• **EXERCISE**
Verbatim copy without images: repeat the records in full.

---------- SUPPLIED DATA ----------

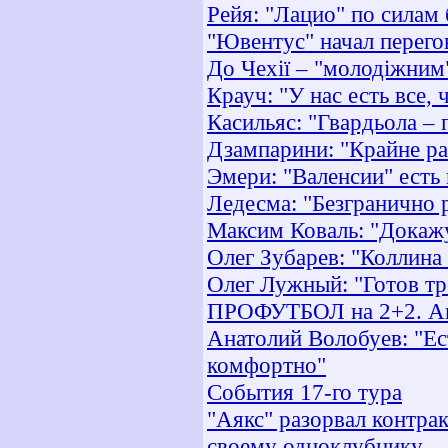
Рейя: "Лацио" по силам 
"Ювентус" начал перего
До Чехії – "молодіжним
Крауч: "У нас есть все,
Касильяс: "Гвардьола – 
Дзампарини: "Крайне р
Эмери: "Валенсии" есть
Ледесма: "Безгранично 
Максим Коваль: "Докажу
Олег Зубарев: "Коллина
Олег Лужный: "Готов т
ПРОФУТБОЛ на 2+2. Ан
Анатолий Волобуев: "Ес
комфортно"
События 17-го тура
"Аякс" разорвал контрак
своему одноклубнику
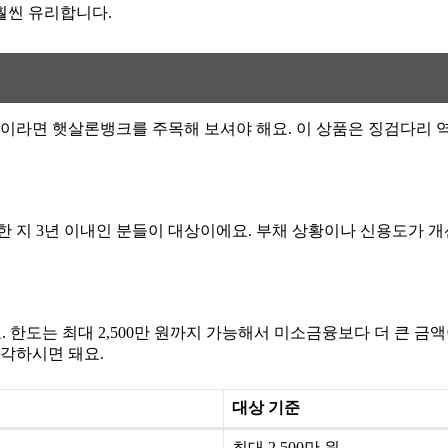
훨씬 유리합니다.
이라면 햇살론뱅크를 주목해 보셔야 해요. 이 상품은 징검다리 
한 지 3년 이내인 분들이 대상이에요. 부채 상황이나 신용도가 
어요. 한도는 최대 2,500만 원까지 가능해서 미소금융보다 더 큰
각하시면 돼요.
대상 기준
최대 2,500만 원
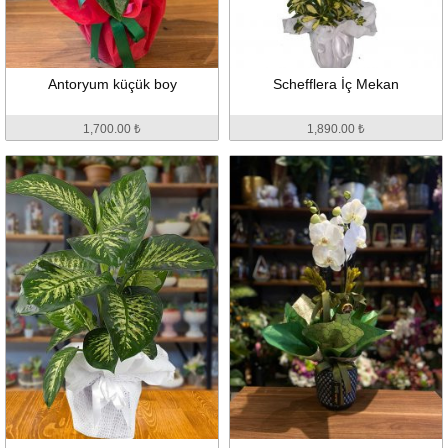
Antoryum küçük boy
Schefflera İç Mekan
1,700.00 ₺
1,890.00 ₺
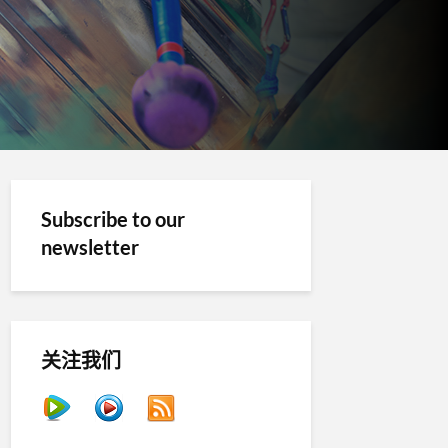
Subscribe to our
newsletter
关注我们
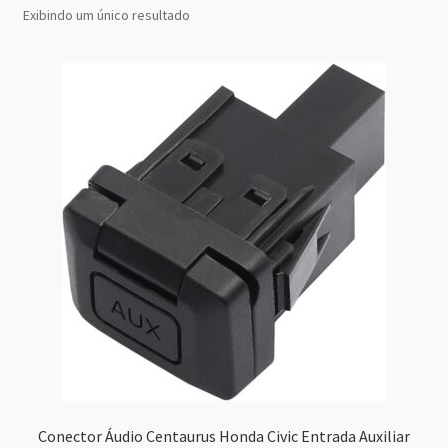
Exibindo um único resultado
Conector Áudio Centaurus Honda Civic Entrada Auxiliar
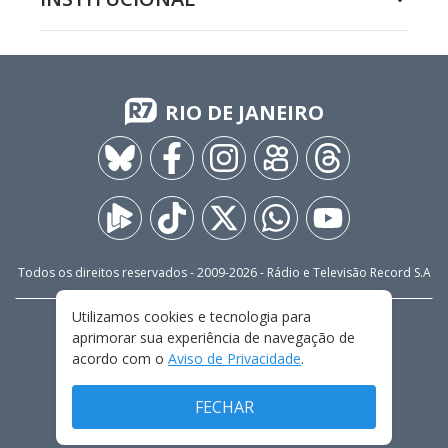
RIO DE JANEIRO
Todos os direitos reservados - 2009-
2026
- Rádio e Televisão Record S.A
Utilizamos cookies e tecnologia para
CARREIRA
FALE CONOSCO
PRIVACIDADE
aprimorar sua experiência de navegação de
TERMOS E CONDIÇÕES DE USO
acordo com o
Aviso de Privacidade
.
FECHAR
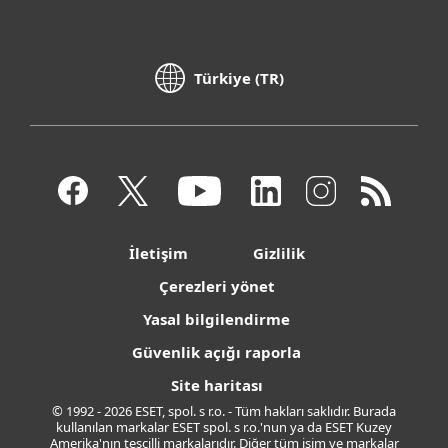
Türkiye (TR)
İletişim
Gizlilik
Çerezleri yönet
Yasal bilgilendirme
Güvenlik açığı raporla
Site haritası
© 1992 - 2026 ESET, spol. s r.o. - Tüm hakları saklıdır. Burada
kullanılan markalar ESET spol. s r.o.'nun ya da ESET Kuzey
Amerika'nın tescilli markalarıdır. Diğer tüm isim ve markalar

----------

• **SOLUTION TO THE PROBLEM**
Рейя: "Лацио" по силам 
"Ювентус" начал перего
До Чехії – "молодіжним
Крауч: "У нас есть все,
Касильяс: "Гвардьола – 
Дзампарини: "Крайне р
Эмери: "Валенсии" есть
Ледесма: "Безгранично 
Максим Коваль: "Докажу
Олег Зубарев: "Коллина
Олег Лужный: "Готов т
ПРОФУТБОЛ на 2+2. Ан
Анатолий Волобуев: "Ес
комфортно"
События 17-го тура
"Аякс" разорвал контрак
своему одноклубнику
훨씬 유리합니다.
이라면 햇살론뱅크를 주목해 보셔야 해요. 이 상품은 징검다리 
한 지 3년 이내인 분들이 대상이에요. 부채 상황이나 신용도가 
어요. 한도는 최대 2,500만 원까지 가능해서 미소금융보다 더 큰
각하시면 돼요.
대상 기준
최대 2,500만 원
Antoryum küçük boy
Schefflera İç Mekan
1,700.00 ₺
1,890.00 ₺
Subscribe to our
newsletter
关注我们
Exibindo um único resultado
Conector Áudio Centaurus Honda Civic Entrada Auxiliar
RIO DE JANEIRO
Todos os direitos reservados - 2009-
2026
- Rádio e Televisão Record S.A
Utilizamos cookies e tecnologia para
CARREIRA
FALE CONOSCO
PRIVACIDADE
aprimorar sua experiência de navegação de
TERMOS E CONDIÇÕES DE USO
acordo com o
Aviso de Privacidade
.
FECHAR
Türkiye (TR)
İletişim
Gizlilik
Çerezleri yönet
Yasal bilgilendirme
Güvenlik açığı raporla
Site haritası
© 1992 - 2026 ESET, spol. s r.o. - Tüm hakları saklıdır. Burada
kullanılan markalar ESET spol. s r.o.'nun ya da ESET Kuzey
Amerika'nın tescilli markalarıdır. Diğer tüm isim ve markalar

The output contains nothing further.